The hill shook with an impact noticeable even through the insulating air. “Top, they’re tunneling out!” cried the command car’s driver over the intercom.
“Hold your distance!” Horthy commanded as five meters of laterite crumbled away from the base of the hill. The thing that had torn the gap almost filled it. Horthy and every other gunman in the platoon blasted at it in a reaction that went deeper than fear. Even as it gouted fluids under the multiple impacts the thing managed to squirm completely out. The tiny head and the limbs that waved like broomstraws thrust into a watermelon were the only ornamentation on the slug-white torso. The face was blind, but it was the face of the reptiloids of the forest until a burst of cyan pulped its obscenity. Horthy’s tribarrel whipsawed down the twenty-meter belly. A sphincter convulsed in front of the line of shots and spewed a mass of eggs in jelly against the unyielding laterite. The blackening that K3 brought to its victims was already beginning to set in before the platoon stopped firing.
Nothing further attempted to leave the mound.
“Wh-what do we do now, Top?” Jenne asked.
“Wait for the landing boat,” answered Horthy. He shook the cramp out of his hand and pretended that it was not caused by his panicky deathgrip on the tribarrel moments before. “And we pray that it comes before too bleeding long.”
The cold that made Hilf’s body shudder was the residue of the Mothers’ death throes deep in the corridors of the Nest. No warmth remained in a universe which had seen the last generation of the Folk. The yellow leaf-tinge of his blast-damaged Tree no longer concerned Hilf. About him, a psychic pressure rather than a message, he could feel the gathering of the other twenty-eight septs—just too late to protect the Mothers who had summoned them. Except for the Moon Sept’s, the Trees were still healthy and would continue to be so for years until there were too few of the Folk scampering among the branches to spread their pollen. Then, with only the infrequent wind to stimulate new growth, the Trees as well would begin to die.

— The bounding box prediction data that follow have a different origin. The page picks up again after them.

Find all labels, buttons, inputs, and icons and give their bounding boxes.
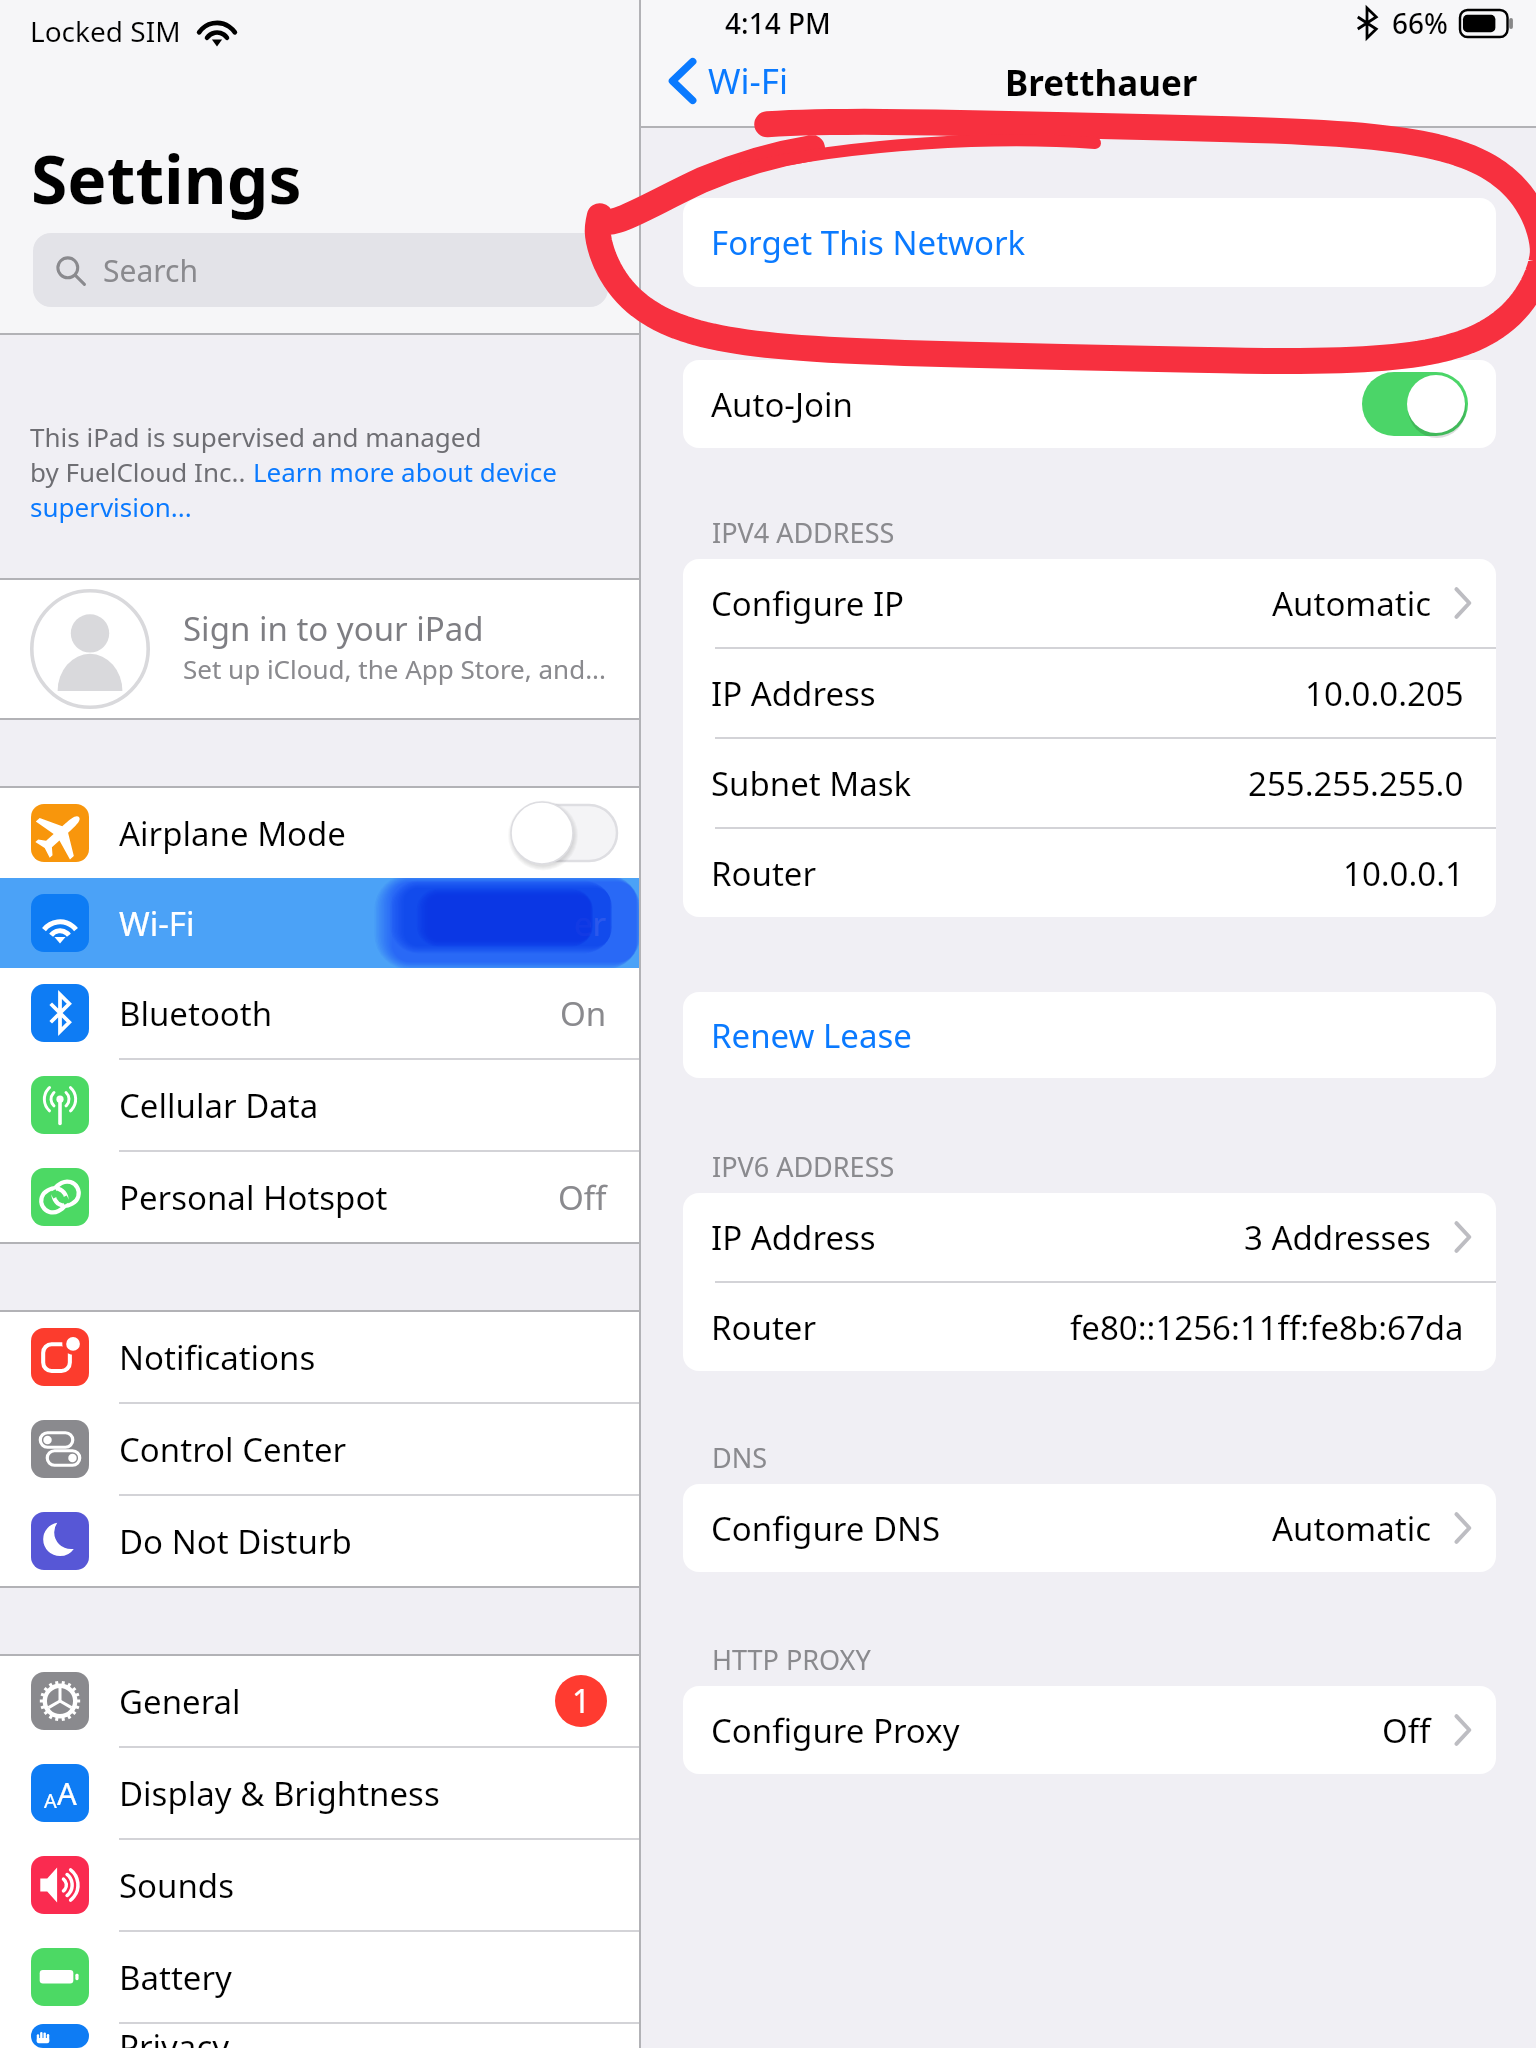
button[interactable]: Auto-Join — [683, 360, 1496, 448]
staticText: General — [119, 1679, 241, 1724]
button[interactable]: Forget This Network — [683, 198, 1496, 287]
button[interactable]: IP Address — [683, 1193, 1496, 1281]
staticText: Configure DNS — [711, 1506, 941, 1551]
staticText: Off — [1382, 1708, 1431, 1753]
button[interactable]: Sounds — [0, 1840, 639, 1930]
staticText: 4:14 PM — [725, 4, 831, 42]
button[interactable]: Control Center — [0, 1404, 639, 1494]
staticText: Airplane Mode — [119, 811, 346, 856]
staticText: 10.0.0.1 — [1343, 851, 1464, 896]
button[interactable]: Search settings — [33, 233, 608, 307]
staticText: 3 Addresses — [1244, 1215, 1431, 1260]
staticText: IP Address — [711, 1215, 876, 1260]
staticText: Forget This Network — [711, 220, 1026, 265]
staticText: A — [57, 1772, 77, 1814]
staticText: Automatic — [1272, 581, 1431, 626]
staticText: Learn more about device — [253, 454, 557, 489]
button[interactable]: supervision... — [30, 489, 192, 524]
button[interactable]: Auto-Join on — [1362, 372, 1468, 436]
staticText: er — [574, 901, 607, 946]
staticText: IPV6 ADDRESS — [712, 1148, 895, 1185]
staticText: Renew Lease — [711, 1013, 912, 1058]
staticText: IP Address — [711, 671, 876, 716]
button[interactable]: Renew Lease — [683, 992, 1496, 1078]
staticText: Bretthauer — [1005, 59, 1198, 107]
staticText: Sign in to your iPad — [183, 606, 484, 651]
staticText: Personal Hotspot — [119, 1175, 388, 1220]
staticText: Notifications — [119, 1335, 316, 1380]
button[interactable]: Router — [683, 829, 1496, 917]
button[interactable]: Configure Proxy — [683, 1686, 1496, 1774]
staticText: by FuelCloud Inc.. — [30, 454, 253, 489]
staticText: A — [44, 1787, 57, 1814]
staticText: Router — [711, 1305, 817, 1350]
staticText: Set up iCloud, the App Store, and... — [183, 651, 607, 686]
staticText: 10.0.0.205 — [1305, 671, 1464, 716]
button[interactable]: IP Address — [683, 649, 1496, 737]
button[interactable]: Privacy — [0, 2024, 639, 2048]
button[interactable]: Airplane Mode off — [511, 801, 617, 865]
staticText: Display & Brightness — [119, 1771, 440, 1816]
button[interactable]: Bluetooth — [0, 968, 639, 1058]
staticText: Battery — [119, 1955, 232, 2000]
staticText: Wi-Fi — [119, 901, 195, 946]
button[interactable]: Configure IP — [683, 559, 1496, 647]
button[interactable]: General — [0, 1656, 639, 1746]
button[interactable]: Wi-Fi — [0, 878, 639, 968]
staticText: Router — [711, 851, 817, 896]
staticText: Locked SIM — [30, 12, 181, 50]
staticText: Cellular Data — [119, 1083, 319, 1128]
staticText: Subnet Mask — [711, 761, 912, 806]
button[interactable]: Cellular Data — [0, 1060, 639, 1150]
button[interactable]: Back to Wi-Fi — [668, 57, 789, 105]
staticText: Search — [103, 250, 198, 291]
staticText: HTTP PROXY — [712, 1641, 871, 1678]
staticText: Configure Proxy — [711, 1708, 960, 1753]
staticText: This iPad is supervised and managed — [30, 419, 482, 454]
staticText: 1 — [572, 1679, 591, 1723]
staticText: Wi-Fi — [708, 57, 789, 105]
button[interactable]: Airplane Mode — [0, 788, 639, 878]
staticText: On — [560, 991, 607, 1036]
button[interactable]: Sign in to your iPad — [0, 580, 639, 718]
staticText: Do Not Disturb — [119, 1519, 352, 1564]
button[interactable]: Battery — [0, 1932, 639, 2022]
staticText: Automatic — [1272, 1506, 1431, 1551]
staticText: fe80::1256:11ff:fe8b:67da — [1070, 1305, 1464, 1350]
button[interactable]: Router — [683, 1283, 1496, 1371]
staticText: Configure IP — [711, 581, 905, 626]
staticText: Bluetooth — [119, 991, 273, 1036]
button[interactable]: Subnet Mask — [683, 739, 1496, 827]
staticText: Settings — [31, 133, 302, 223]
staticText: 66% — [1392, 4, 1448, 42]
staticText: Control Center — [119, 1427, 347, 1472]
button[interactable]: Notifications — [0, 1312, 639, 1402]
button[interactable]: Configure DNS — [683, 1484, 1496, 1572]
button[interactable]: A — [0, 1748, 639, 1838]
staticText: Off — [558, 1175, 607, 1220]
staticText: 255.255.255.0 — [1248, 761, 1464, 806]
button[interactable]: Personal Hotspot — [0, 1152, 639, 1242]
staticText: DNS — [712, 1439, 768, 1476]
staticText: Privacy — [119, 2024, 230, 2048]
staticText: IPV4 ADDRESS — [712, 514, 895, 551]
button[interactable]: Do Not Disturb — [0, 1496, 639, 1586]
staticText: Sounds — [119, 1863, 234, 1908]
staticText: Auto-Join — [711, 382, 853, 427]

Hilf began to walk forward on all fours, his knuckles gripping firmly the rough exterior of the Nest. “Top!” cried one of the invaders, and Hilf knew that their eyes or the quick-darting antennae of their silver beasts had discovered his approach. He looked up. The three-limbed Caller was staring at him, his stick extended to kill. His eyes were as empty as Hilf’s own.
The bolt hammered through Hilf’s lungs and he pitched backwards. Through the bloodroar in his ears he could hear the far-distant howl that had preceded the invader’s appearance in the forest.
As if the landing boat were their signal, the thirty thousand living males of the Folk surged forward from the Trees.